The next formula, ‘Thy will be done in the same way it is not so much directed to God as to ourselves, because we learn every day to recognize the will of God, to accept it with humility and faith. When we say ‘your will be done’ we do nothing but recognize the superiority of God’s will, of His great, immense design, compared to our fallacious and selfish will. We will never be far-sighted enough, wise enough, to know the great divine plan, but recognizing and requesting its fulfilment we can equally be part of it.

This is also clarified by what follows, “on earth as it is in heaven”: as in heaven the angels surround the celestial throne, glorifying God at every instant, so it should also be on earth, as should all of us, however small, unworthy.
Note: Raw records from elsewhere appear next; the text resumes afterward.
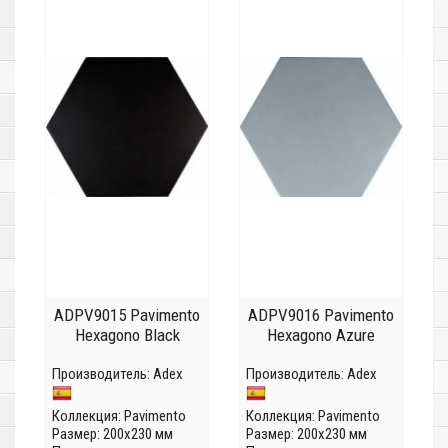
ADPV9015 Pavimento
ADPV9016 Pavimento
Hexagono Black
Hexagono Azure
Производитель:
Adex
Производитель:
Adex
Коллекция:
Pavimento
Коллекция:
Pavimento
Размер: 200x230 мм
Размер: 200x230 мм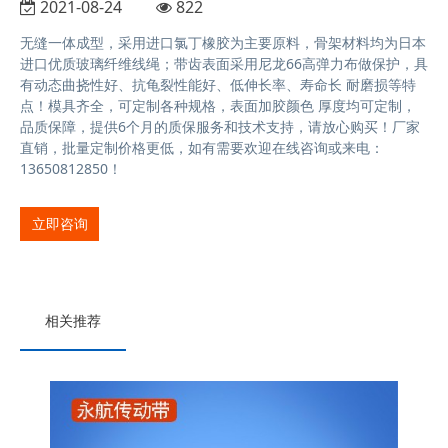
2021-08-24
822
无缝一体成型，采用进口氯丁橡胶为主要原料，骨架材料均为日本
进口优质玻璃纤维线绳；带齿表面采用尼龙66高弹力布做保护，具
有动态曲挠性好、抗龟裂性能好、低伸长率、寿命长 耐磨损等特
点！模具齐全，可定制各种规格，表面加胶颜色 厚度均可定制，
品质保障，提供6个月的质保服务和技术支持，请放心购买！厂家
直销，批量定制价格更低，如有需要欢迎在线咨询或来电：
13650812850！
立即咨询
相关推荐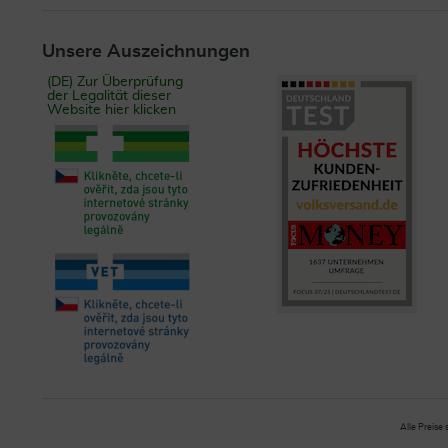
Unsere Auszeichnungen
(DE) Zur Überprüfung
der Legalität dieser
Website hier klicken
Alle Preise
It is another way of reminding us that paradise begins here on Earth, and that it is up to us to build it, with God’s benevolence.
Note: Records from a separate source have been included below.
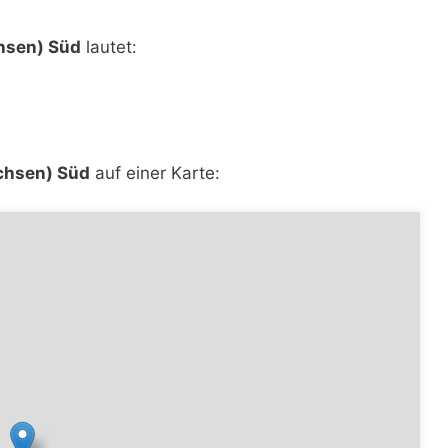
hsen) Süd
lautet:
chsen) Süd
auf einer Karte: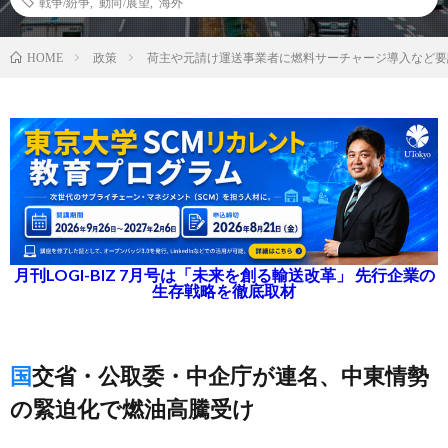
戦争/紛争
,
動向/展望
,
海外
政策
荷主や元請け運送事業者に燃料サーチャージ導入など要
HOME
月刊LOGI-BIZ 7月号は「未来を創る輸送改革」 先行企業の
生存戦略を徹底取材
国交省・公取委・中企庁が連名、中東情勢
の緊迫化で燃油高騰受け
The request of the God’s support

Rosary in silver 800 with freshwater pearls
Rosary in silver 800 with freshwater pearls

Three requests follow: the request of the God’s supportGive us this day our daily bread“, that of the forgiveness of sinsForgive us our trespasses“, and finally that of salvezzaAnd lead us not into temptation, but deliver us from evil”.

Give us this day our daily bread‘ is a request to God to give us what we really need, what really matters. No frills, no desires useless, deceptive. We live in an age devoted to the superfluous, to the non-essential, often to the detriment of what is really necessary. For us faithful there should be nothing more necessary than the Bread, Body of Christ, symbol of the Salvation that God has prepared for us. And since we also have needs, real needs, linked to the limits of our body, of our being alive, who better than God can decide what is really useful for our livelihood? So we ask God to give us what we need, and, implied, to free ourselves from the desire for what is superfluous.
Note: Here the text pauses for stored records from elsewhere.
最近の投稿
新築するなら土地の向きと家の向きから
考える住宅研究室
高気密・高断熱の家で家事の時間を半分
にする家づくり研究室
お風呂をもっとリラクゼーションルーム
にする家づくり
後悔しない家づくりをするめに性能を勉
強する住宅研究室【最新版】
We also ask God to forgive our sins, but not just that: we also ask him to enable us to forgive those who have committed against us. We are the first proponents of our salvation: if we do not learn to forgive our enemies, how can we expect God to forgive us? Here is the formula ‘forgive us our trespasses, as we forgive those that trespass against us’, that is, make me like Christ, who has forgiven those who were scourging him, who crucified him, and for his executioners he had only words of forgiveness and love. No prayer has value if it is not supported by good deeds, by sincere repentance, by the real will to do good.

Even the third request, ‘and do not lead us into temptation‘, refers to the need, on our part, to live with righteousness and virtue, to show strength, courage when faced with adversity, and temperance and wisdom before sin, to the temptations that the devil puts along our path. That is why we pray to God, not so much because he does not let us meet these temptations, but because he makes us strong enough to face them and overcome them.

Jesus has won his battle down here, for all of us. His is Glory, forever and ever. When we ask God ‘but deliver us from evil‘ we ask him to support us in our daily battle, because we are not yet like Jesus, we are not as strong as He, great as He is, and we alone sometimes struggle to fight against evil that manifests itself with deceits, temptations, difficulties, troubles . Once again, what we ask of God is not that He is fighting for us against evil, but that makes us strong enough to face and overcome our daily war. As children frightened by monsters in the darkness, we ask our Father for infinitely good help and protection, and so prayer closes, as it began, in the comfortable embrace of God, beneath his benign gaze.

The Our Father is a prayer, but it is also a return home, the most precious home we can ever have, the safest place we will know in all our lives and beyond.